約束

月曜日。部室に向かう。


進路調査表は公務員と書いて出しておいた。公務員と書いておけば教師、自衛隊、警察、消防士などたくさんの選択肢があるから、進路調査という、めんどくさいものを切り抜けるには1番無難な選択だろう。まぁ、もちろん公務員なんてなるつもりはないが。いや、なんてというのは公務員になりたい人、公務員の人に失礼か。


活動場所にはまだ楓は来てはいなかった。まぁ今日は来ていたとしても、まだ書き終えていないから見せれるわけではないのだが。

学校では執筆する気にはならないから特にやることはない。そのため、学校で暇なときは小説を読むようにしている。

携帯で「神楽小枝」を調べて作品を見るが、まだ更新されていなかったため、投稿サイトで面白い作品を探してみることにした。

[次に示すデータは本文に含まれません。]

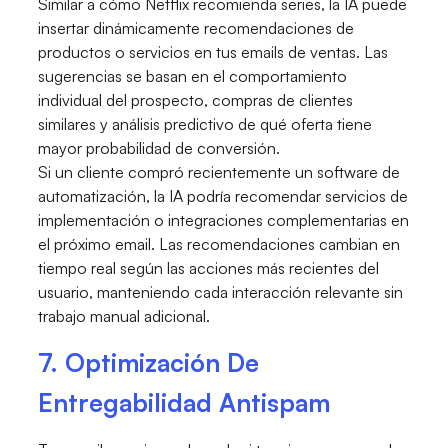
Similar a cómo Netflix recomienda series, la IA puede
insertar dinámicamente recomendaciones de
productos o servicios en tus emails de ventas. Las
sugerencias se basan en el comportamiento
individual del prospecto, compras de clientes
similares y análisis predictivo de qué oferta tiene
mayor probabilidad de conversión.
Si un cliente compró recientemente un software de
automatización, la IA podría recomendar servicios de
implementación o integraciones complementarias en
el próximo email. Las recomendaciones cambian en
tiempo real según las acciones más recientes del
usuario, manteniendo cada interacción relevante sin
trabajo manual adicional.
7. Optimización De
Entregabilidad Antispam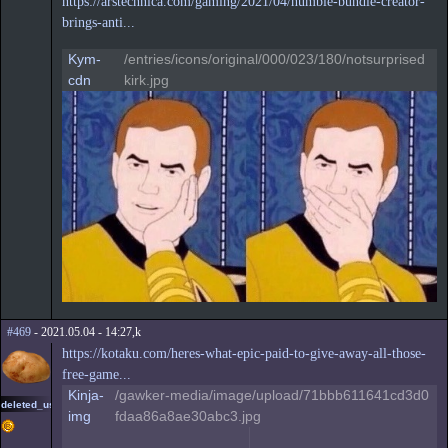
https://arstechnica.com/gaming/2021/04/humble-bundle-creator-
brings-anti...
Kym-
/entries/icons/original/000/023/180/notsurprised
cdn
kirk.jpg
#469
- 2021.05.04 - 14:27,k
https://kotaku.com/heres-what-epic-paid-to-give-away-all-those-
free-game...
Kinja-
/gawker-media/image/upload/71bbb611641cd3d0
deleted_user2
img
fdaa86a8ae30abc3.jpg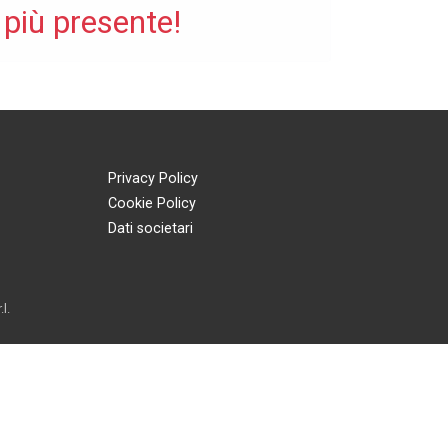
 più presente!
Privacy Policy
Cookie Policy
Dati societari
l.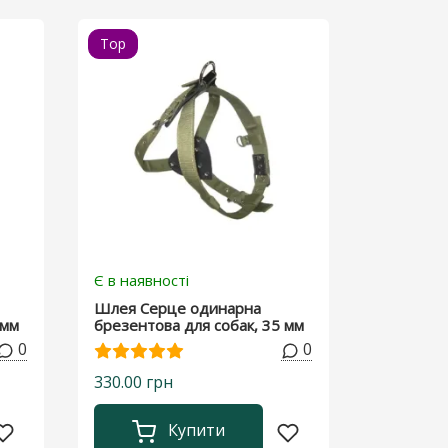
Top
Є в наявності
Шлея Серце одинарна
 мм
брезентова для собак, 35 мм
0
0
330.00 грн
Купити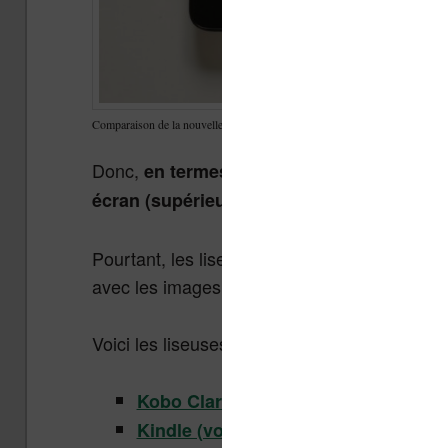
Comparaison de la nouvelle Kindle Paperwhite 7 pouces (droite) avec la Ki
Donc,
en termes d’affichage pur et simpl
écran (supérieur à 6 pouces) vont forcéme
Pourtant, les liseuses 6 pouces avec écran 
avec les images et les textes.
Voici les liseuses 6 pouces et HD (haute défin
et
Kobo Clara BW
Kobo Clara Colour 
Kindle (voir le test)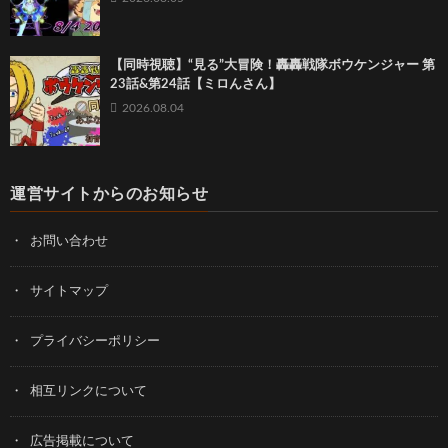
【同時視聴】“見る”大冒険！轟轟戦隊ボウケンジャー 第
23話&第24話【ミロんさん】
2026.08.04
運営サイトからのお知らせ
お問い合わせ
サイトマップ
プライバシーポリシー
相互リンクについて
広告掲載について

とりあえず探してみたもののあまり興味を惹かれるものはなかったため、「神楽小枝」の作品を見直すことにした。


入学式から少し気になっていた男子。同じ部活に所属していることを知って、話しかける機会を探っていた。部活が同じなら話すのも簡単だと思っていたけど全然話す機会がなかった。でも千載一遇のチャンスが訪れた。彼が小説のプロットらしきものを書いているところを発見した。私はこれはチャンスだと思って話しかけた。しかし彼は嘘をついて逃げようとする。話すチャンスを逃すまいと、彼の逃げ道を塞ぐ。彼は観念して小説を書いていることを認めた。そして私は彼の小説を見せてもらえることになった。



ゆっくり読んで見ると、僕たちみたいだなと思う。楓目線で小説を書けばこんな風になるんじゃないかと。

まぁでも、僕たちは中学も違うし、部活でこういう関係になったし、楓は僕のことを好きじゃないとかそこらへんは違うからやっぱり違うのだろうと結論づけたところで楓がきた。

楓は入ってきたところですぐ止まってこっちをすっと見据えた。そして少し気まずそうにしている。


「どうした?」

「どうもしてないよ」

「なら、座れば?」


少し迷った様子だったが、決心したように、僕の前の席に座った。


「あのさ」

「うん」

「ライン教えてよ」

「ん?別にいいけど。どうしたの急に」

「ほら、来週から夏休みでしょ?そしたらその間小説読めないから。ライン交換しとけば、ラインで小説送ればいいからさ」


確かに来週からの夏休みの間、小説のことについては考えていなかった。楓との交流手段はないから小説はいいかなと思った。


「夏休みの間も読むのか。別に良くない?」

「私が見なかったらサボるでしょ?読んであげるよ」

「確かにね。わかった。交換しよう」


ラインを交換するとき楓の顔を見ると、心なしか嬉しそうに見える。突っ込むと何か言われそうだから何も言わないが。


「ついでに聞くけど、夏休み暇?」

「文芸部で、バイトもしていなくて、仲良い友達がほとんどいない僕が暇じゃないと思う?」


僕が皮肉混じりに答えると、彼女は半笑いになっていた。


「確かにそうだね。ごめんごめん」

「謝らなくていいよ。傷つく」

「ごめん。別に意地悪で言ったわけじゃないよ。私と夏休み遊ばない?」

「え?まぁ別にいいけど」


彼女はなぜか嬉しそうにしてい。僕と遊ぶことがそんなに嬉しいのだろうか。


「じゃあ詳しくはラインするね」


というと彼女は用事は全て終わったのか荷物を持って部室を出ていった。

僕は1人部室に残されて、ため息をついた。

楓からライン交換を申し出たり、遊びに誘うなんて珍しいこともあるものだ。

一通りの流れを振り返って考えていると、時間を知らせるチャイムがなった。僕は考えるのをやめて帰ることにした。


水曜日と金曜日の部活には楓は来なかった。

そして夏休みが始まる。

その夏休みが楓との最初で最後の思い出になることを僕はまだ知らない。